Economist Mike Schussler has broken down the weighty tax burden placed on individuals in South Africa, showing that we have one of the highest tax rates in the world.
In an economic overview and update for South Africa presented this week, the economist said that the country’s economic predicament isn’t as bad as many people make it out to be – but it’s far from rosy either.
South African businesses, in particular, are performing moderately, he said, with positive cash flows and real growth in turnover – but low business confidence means that they are not willing to invest their money locally, which is stalling growth.

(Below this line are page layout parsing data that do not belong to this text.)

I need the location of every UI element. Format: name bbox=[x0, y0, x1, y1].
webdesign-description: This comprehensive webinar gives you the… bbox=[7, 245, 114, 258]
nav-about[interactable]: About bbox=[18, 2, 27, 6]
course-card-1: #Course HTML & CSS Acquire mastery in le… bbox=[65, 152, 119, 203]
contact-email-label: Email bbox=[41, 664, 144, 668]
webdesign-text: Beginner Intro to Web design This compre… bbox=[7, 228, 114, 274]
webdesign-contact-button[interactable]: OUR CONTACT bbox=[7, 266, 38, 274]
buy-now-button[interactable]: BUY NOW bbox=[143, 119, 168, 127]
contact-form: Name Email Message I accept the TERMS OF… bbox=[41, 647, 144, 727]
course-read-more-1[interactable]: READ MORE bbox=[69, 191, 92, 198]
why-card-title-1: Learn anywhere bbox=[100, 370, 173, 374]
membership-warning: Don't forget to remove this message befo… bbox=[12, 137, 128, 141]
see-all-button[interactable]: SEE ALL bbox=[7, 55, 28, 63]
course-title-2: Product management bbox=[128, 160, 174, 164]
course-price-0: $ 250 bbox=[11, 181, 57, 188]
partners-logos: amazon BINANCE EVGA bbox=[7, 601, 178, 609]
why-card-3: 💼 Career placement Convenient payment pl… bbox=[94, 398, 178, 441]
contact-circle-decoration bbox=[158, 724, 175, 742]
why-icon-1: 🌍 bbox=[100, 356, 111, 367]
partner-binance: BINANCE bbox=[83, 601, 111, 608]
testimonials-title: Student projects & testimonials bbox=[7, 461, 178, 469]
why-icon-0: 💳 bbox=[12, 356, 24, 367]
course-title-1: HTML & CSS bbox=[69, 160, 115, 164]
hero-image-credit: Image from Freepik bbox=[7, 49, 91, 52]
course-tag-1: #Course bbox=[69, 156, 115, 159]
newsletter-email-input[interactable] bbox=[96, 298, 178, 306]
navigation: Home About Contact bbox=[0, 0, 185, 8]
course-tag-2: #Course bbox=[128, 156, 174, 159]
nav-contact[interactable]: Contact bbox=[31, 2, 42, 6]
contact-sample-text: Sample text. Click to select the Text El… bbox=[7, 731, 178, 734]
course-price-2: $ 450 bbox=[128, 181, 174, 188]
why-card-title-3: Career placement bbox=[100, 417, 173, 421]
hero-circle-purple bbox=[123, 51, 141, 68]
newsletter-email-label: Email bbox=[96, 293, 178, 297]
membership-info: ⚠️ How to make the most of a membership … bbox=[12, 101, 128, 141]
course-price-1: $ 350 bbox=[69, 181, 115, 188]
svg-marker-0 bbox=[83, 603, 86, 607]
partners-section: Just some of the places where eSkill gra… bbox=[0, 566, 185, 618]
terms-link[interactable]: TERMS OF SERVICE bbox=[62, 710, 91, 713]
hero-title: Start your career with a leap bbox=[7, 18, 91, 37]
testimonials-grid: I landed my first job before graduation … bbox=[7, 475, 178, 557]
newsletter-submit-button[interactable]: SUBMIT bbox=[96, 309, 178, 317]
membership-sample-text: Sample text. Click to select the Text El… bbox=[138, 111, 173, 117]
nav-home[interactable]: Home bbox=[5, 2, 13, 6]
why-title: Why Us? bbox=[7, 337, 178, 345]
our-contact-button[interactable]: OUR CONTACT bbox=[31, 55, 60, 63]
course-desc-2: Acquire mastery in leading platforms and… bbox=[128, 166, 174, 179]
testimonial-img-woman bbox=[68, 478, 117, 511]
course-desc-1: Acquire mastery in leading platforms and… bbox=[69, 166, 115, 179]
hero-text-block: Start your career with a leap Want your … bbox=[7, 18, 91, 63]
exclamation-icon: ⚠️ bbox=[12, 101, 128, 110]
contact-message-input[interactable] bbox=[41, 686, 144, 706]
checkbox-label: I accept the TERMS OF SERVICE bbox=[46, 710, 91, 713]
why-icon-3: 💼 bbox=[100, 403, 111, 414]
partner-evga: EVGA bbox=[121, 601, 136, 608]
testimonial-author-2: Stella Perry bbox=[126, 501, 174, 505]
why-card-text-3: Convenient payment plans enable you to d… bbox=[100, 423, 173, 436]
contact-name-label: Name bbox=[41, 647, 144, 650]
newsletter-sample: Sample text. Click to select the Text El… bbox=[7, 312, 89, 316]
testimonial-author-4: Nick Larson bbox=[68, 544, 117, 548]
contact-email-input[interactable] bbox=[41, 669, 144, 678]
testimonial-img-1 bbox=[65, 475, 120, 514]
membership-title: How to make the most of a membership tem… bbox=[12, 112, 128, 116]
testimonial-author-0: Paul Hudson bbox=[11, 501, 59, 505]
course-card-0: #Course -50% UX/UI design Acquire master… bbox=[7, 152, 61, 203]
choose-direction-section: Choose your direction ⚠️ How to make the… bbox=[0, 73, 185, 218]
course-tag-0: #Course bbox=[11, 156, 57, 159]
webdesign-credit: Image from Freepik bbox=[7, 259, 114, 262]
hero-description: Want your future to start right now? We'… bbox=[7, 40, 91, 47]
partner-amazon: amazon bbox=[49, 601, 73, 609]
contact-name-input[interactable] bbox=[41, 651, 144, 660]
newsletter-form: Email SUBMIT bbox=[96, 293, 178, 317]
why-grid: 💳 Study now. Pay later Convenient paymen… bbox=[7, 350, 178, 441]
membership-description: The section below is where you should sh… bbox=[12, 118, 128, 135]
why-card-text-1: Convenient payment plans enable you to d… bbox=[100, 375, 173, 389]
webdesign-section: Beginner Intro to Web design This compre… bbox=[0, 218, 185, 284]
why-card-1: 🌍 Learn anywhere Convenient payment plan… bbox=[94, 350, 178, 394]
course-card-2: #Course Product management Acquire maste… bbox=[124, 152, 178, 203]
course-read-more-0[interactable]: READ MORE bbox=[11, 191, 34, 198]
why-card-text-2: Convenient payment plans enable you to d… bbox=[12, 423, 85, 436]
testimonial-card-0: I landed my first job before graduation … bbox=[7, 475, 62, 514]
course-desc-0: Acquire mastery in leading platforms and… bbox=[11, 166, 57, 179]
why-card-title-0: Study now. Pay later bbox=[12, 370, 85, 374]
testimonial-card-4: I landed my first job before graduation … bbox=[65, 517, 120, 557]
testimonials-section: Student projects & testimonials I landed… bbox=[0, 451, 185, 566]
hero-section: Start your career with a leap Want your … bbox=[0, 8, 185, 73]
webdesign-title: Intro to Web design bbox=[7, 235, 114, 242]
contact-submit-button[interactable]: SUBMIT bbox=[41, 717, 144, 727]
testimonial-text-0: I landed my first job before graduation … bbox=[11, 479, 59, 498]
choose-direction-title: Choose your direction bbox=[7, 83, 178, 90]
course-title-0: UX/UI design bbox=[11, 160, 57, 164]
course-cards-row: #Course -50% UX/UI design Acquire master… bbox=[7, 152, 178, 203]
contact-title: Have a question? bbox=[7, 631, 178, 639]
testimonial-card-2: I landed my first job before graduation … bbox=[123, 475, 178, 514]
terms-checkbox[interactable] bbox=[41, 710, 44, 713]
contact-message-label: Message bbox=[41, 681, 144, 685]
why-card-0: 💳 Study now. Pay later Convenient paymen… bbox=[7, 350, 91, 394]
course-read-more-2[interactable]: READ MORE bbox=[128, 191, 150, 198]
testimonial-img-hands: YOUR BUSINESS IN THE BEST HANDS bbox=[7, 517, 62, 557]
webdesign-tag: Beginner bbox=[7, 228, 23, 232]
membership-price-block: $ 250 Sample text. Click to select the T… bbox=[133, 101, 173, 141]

In recent months, business confidence has taken a more positive turn – however, the looming introduction of more taxes from 1 April 2018 will likely put a damper on things.
Notably, Schussler said, South Africa already carries some of the highest tax rates in the world, and hiking these will only serve to further stifle growth, he said.
According to Schussler’s data, from Economists dot coza, of the countries with one million people or more, that are not oil exporters, South Africa’s income tax rate at just under 10% is the 12th highest, below Germany, Austria and the United States.
Denmark has the highest tax burden, approaching 25%, the economist said.
Highest PIT burdens in the world
The reason oil exporting countries are excluded from the analysis is because these nations often carry much lower personal income tax rates, Schussler said.
A more worrying trend is South Africa’s tax to GDP ratio, which is approaching 30% (currently at 27.3%), far higher than the global average of 15%, and even higher than the Euro-zone’s rate of 19%.
South Africa has the 7th highest total tax to GDP ratio – but considering how the country provides money from the customs pool, and effectively pays for the African nations ranked above it (Lesotho, Swaziland and Namibia), SA could be ranked 4th highest, in reality, Schussler said.
Total tax to GDP
Total tax to GDP over time
Taxing people into poverty
Independent economist, Luke Muller, says that introducing new taxes from April will put consumers under incredible pressure, and will effectively tax people into poverty. He said government should focus on cutting spending, and making South Africa’s tax regime simpler..
“South Africa is currently moving in the wrong direction by increasing government spending, raising taxes and inadvertently adding layers of bureaucracy,” he said.
He noted that South Africa is currently lagging behind many of its African counterparts in GDP growth, and has a far more onerous tax process when compared to economic growth leaders, like the Seychelles, Mauritius and Botswana.
“The government’s decision to increase VAT to 15%, increase the fuel levies by R0.52, and introduce a sugar tax is a move in the wrong direction. The government is increasing both the level and complexity of taxation when it should be striving to do the opposite,” Muller said.
The VAT increase is expected to cost South Africans R22.9 billion. Although the national budget announced attempts to cut state costs and lower the budget deficit, overall taxes are still increasing by more than R10 billion. This will not lower the deficit, Muller said.
“What the taxes will achieve is more poverty. A 15% VAT will increase the cost of living for all South Africans,” he said.
“Increased fuel levies will push up transportation costs. Low-income households in South Africa spend a larger proportion of their income on transport than the middle class and rich. Transport costs (to and from work or city centres) have been exacerbated by the separation of townships under apartheid planning.
“A sugar tax is also regressive – food and beverages make up a relatively larger proportion of expenditure in poor than in rich households.”
The economist said that the government should be encouraging a stable economic environment rather than trying to expand government spending, taxes, and debt.